== EXERCISE DETAILS ==
Which lines of the data contain the string "size"? Show each of them.

(Stored data)
—————
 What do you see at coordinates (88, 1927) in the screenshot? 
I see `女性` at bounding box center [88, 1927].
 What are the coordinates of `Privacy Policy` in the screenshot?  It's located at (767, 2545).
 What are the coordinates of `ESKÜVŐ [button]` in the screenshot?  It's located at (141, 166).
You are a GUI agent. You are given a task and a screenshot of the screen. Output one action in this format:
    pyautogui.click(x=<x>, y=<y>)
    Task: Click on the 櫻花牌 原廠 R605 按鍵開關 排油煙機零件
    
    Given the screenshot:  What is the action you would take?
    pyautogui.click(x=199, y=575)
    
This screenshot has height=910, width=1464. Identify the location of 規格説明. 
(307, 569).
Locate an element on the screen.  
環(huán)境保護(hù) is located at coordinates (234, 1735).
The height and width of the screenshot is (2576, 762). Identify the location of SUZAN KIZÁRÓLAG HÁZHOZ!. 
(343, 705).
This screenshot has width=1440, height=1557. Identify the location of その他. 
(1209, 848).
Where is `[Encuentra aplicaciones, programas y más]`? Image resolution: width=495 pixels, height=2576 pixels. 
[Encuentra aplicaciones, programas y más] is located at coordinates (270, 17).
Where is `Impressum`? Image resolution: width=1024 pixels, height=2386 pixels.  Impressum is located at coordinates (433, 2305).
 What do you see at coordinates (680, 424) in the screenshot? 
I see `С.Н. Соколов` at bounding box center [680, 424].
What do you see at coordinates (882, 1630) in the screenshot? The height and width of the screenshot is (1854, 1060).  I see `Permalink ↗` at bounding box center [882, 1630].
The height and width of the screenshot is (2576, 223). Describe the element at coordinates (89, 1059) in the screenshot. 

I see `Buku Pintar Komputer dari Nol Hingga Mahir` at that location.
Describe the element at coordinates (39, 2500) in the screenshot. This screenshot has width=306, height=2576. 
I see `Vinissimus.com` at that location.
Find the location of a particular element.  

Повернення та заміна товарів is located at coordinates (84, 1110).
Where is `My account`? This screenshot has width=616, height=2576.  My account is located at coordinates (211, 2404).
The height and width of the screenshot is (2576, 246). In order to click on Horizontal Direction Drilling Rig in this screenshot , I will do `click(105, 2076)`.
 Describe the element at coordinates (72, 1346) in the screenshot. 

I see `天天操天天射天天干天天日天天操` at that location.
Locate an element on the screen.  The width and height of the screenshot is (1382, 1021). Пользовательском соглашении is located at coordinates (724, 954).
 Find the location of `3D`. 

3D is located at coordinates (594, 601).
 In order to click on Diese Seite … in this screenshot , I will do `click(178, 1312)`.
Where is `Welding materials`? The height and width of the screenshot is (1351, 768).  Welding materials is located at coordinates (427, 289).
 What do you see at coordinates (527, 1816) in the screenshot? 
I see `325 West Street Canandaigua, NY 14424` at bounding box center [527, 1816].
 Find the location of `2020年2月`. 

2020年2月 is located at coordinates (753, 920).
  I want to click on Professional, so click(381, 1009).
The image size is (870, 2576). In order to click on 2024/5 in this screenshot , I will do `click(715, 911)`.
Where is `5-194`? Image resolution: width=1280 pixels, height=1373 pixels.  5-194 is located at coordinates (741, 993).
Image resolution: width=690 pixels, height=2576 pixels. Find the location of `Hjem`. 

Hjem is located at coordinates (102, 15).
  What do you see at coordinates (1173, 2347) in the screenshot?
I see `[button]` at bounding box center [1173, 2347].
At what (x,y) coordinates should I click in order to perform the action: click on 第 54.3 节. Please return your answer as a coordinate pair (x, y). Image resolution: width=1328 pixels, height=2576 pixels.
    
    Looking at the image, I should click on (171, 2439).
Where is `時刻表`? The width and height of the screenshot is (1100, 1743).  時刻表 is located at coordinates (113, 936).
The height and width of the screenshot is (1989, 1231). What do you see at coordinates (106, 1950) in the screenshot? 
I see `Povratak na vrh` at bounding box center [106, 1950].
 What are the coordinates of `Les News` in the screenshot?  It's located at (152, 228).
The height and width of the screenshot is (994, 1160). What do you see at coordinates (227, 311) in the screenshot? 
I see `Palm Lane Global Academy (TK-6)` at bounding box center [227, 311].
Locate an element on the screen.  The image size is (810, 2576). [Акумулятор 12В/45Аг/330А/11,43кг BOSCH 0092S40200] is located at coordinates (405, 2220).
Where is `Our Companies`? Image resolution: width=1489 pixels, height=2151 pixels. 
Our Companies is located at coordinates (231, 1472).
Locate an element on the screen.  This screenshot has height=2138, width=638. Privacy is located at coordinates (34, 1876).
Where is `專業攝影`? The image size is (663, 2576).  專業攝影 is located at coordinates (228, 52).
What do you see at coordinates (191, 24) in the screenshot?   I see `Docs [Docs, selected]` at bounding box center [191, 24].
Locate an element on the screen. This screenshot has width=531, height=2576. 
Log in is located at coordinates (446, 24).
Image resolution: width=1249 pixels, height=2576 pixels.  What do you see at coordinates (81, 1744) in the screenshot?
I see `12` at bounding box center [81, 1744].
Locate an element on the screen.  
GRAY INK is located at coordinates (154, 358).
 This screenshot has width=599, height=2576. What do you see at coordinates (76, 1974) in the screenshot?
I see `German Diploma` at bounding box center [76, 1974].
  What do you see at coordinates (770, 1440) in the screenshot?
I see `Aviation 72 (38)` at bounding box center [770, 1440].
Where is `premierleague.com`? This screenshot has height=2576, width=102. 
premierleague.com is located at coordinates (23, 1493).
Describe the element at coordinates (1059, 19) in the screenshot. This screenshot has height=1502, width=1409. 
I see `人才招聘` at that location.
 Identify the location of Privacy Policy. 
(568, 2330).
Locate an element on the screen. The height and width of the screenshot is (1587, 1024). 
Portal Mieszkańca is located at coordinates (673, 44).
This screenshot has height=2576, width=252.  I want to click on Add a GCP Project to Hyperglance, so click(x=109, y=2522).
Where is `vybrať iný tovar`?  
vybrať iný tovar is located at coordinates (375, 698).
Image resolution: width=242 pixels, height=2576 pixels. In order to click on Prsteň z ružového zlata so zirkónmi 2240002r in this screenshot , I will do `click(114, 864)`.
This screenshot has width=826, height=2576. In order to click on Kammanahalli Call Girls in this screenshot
—————
== EXERCISE SOLUTION ==
The image size is (870, 2576). In order to click on 2024/5 in this screenshot , I will do `click(715, 911)`.
Locate an element on the screen.  The image size is (810, 2576). [Акумулятор 12В/45Аг/330А/11,43кг BOSCH 0092S40200] is located at coordinates (405, 2220).
Where is `專業攝影`? The image size is (663, 2576).  專業攝影 is located at coordinates (228, 52).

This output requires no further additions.